A passage in the Enchiridion by the Roman slave-turned-Stoic philosopher, Epictetus, caught my attention this morning:
“In every act observe the things which come first, and those which follow it; and so proceed to act. If you do not, at first you will approach it with alacrity, without having thought of the things which will follow; but afterward, when certain ugly things have shown themselves, you will be ashamed.”
He then illustrates the advice with an example from an athletic competition:
"[Say you] wish to conquer at the Olympic games. But observe both the things which come first, and the things which follow; and then begin the act. You must do everything according to rule, eat according to strict order, abstain from delicacies, exercise yourself as you are bid at appointed times, in heat, in cold, you must not drink cold water, nor wine as you chose; in a word, you must deliver yourself up to the exercise master… When you have considered all this, if you still choose, go to the contest."
Epictetus wrote these words almost 2,000 years ago, but they ring with truth today.

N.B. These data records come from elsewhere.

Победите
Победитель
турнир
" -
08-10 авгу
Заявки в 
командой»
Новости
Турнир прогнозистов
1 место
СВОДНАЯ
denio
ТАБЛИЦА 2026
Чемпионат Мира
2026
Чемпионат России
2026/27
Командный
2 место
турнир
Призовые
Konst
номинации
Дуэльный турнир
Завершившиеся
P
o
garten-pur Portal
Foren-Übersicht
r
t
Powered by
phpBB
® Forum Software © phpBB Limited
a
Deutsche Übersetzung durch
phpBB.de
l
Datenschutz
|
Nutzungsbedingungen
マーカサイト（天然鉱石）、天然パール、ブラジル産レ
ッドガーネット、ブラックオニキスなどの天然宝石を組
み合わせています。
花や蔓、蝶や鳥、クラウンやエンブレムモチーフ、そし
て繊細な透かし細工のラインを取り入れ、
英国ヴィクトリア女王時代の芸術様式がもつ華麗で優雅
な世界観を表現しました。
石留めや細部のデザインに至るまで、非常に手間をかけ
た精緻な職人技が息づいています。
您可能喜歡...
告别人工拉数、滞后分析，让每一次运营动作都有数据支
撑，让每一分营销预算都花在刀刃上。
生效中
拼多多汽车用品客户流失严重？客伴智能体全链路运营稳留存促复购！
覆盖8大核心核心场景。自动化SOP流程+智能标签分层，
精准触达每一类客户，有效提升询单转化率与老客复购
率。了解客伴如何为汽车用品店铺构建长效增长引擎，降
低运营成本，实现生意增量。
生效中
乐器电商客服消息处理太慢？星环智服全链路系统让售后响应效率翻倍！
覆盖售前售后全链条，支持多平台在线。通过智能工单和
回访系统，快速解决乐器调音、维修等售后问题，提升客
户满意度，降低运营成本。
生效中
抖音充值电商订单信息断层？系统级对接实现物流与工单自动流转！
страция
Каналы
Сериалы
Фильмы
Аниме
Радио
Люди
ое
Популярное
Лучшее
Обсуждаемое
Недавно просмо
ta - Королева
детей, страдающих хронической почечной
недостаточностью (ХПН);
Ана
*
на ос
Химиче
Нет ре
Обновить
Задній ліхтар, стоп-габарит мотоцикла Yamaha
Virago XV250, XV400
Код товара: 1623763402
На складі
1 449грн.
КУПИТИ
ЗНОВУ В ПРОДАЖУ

Let’s take our own example of signing up for a race such as a marathon, half marathon, or a 5K. It’s exciting to sign-up for a new race. But Epictetus counsels us to consider all the following events: the long training runs, early mornings, sore muscles, stricter eating, and time away from family and friends. After considering all that must follow, sign up for the race with a clear conscience and determination to do the work required. If you don’t fully consider your decisions, and I can attest from personal experience, when you hit the challenging parts of training – sore legs, long workouts – you won’t have the discipline or motivation to get you through to your goal and reach new personal bests.
Epictetus’ words serve as a timeliness reminder that success in any endeavor requires careful consideration of both the initial excitement and the challenges that lie ahead.